South Dakota has joined North Dakota, Nevada and Texas in filing a lawsuit against the United States Environmental Protection Agency for its failure to comply with action mandated by the federal Clean Air Act. The suit was filed in federal district court in North Dakota.
Federal law establishes air quality standards for the ambient air. Federal law also requires EPA to designate areas of the country as meeting, or not meeting, these standards.
In 2011, the South Dakota Department of Environment and Natural Resources submitted air quality monitoring data to EPA and recommended that EPA designate all counties in South Dakota as meeting a recently revised sulfur dioxide standard.
In February 2013, EPA specifically refused to act, even though it acknowledged that the South Dakota monitoring data showed no violations of the sulfur dioxide standard.

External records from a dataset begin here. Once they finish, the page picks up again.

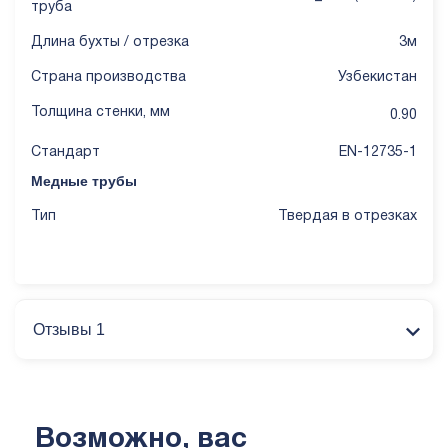
труба
Длина бухты / отрезка
3м
Страна производства
Узбекистан
Толщина стенки, мм
0.90
Стандарт
EN-12735-1
Медные трубы
Тип
Твердая в отрезках
Отзывы 1
Возможно, вас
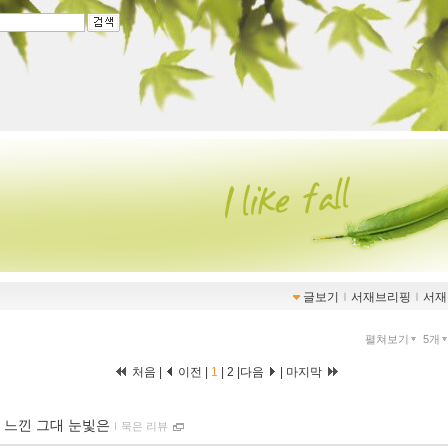
글보기
ｌ
서재브리핑
ｌ
서재
펼쳐보기
5개
처음 |
이전 |
1
|
2
|
다음
|
마지막
 느낀 그대 눈빛은
ｌ
묵은 리뷰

This failure to properly designate the State as in compliance with the standard impacts existing and new businesses in South Dakota that emit sulfur dioxide by burning fuels in their processes. Sulfur dioxide emissions are regulated by DENR air quality permits.
“The EPA’s failure to act is inhibiting small business growth in our state while not protecting air quality. South Dakota’s own regulatory programs depend on proper EPA classifications so that our industry and small businesses are not burdened with unnecessary air quality controls,” said Marty Jackley, South Dakota Attorney General.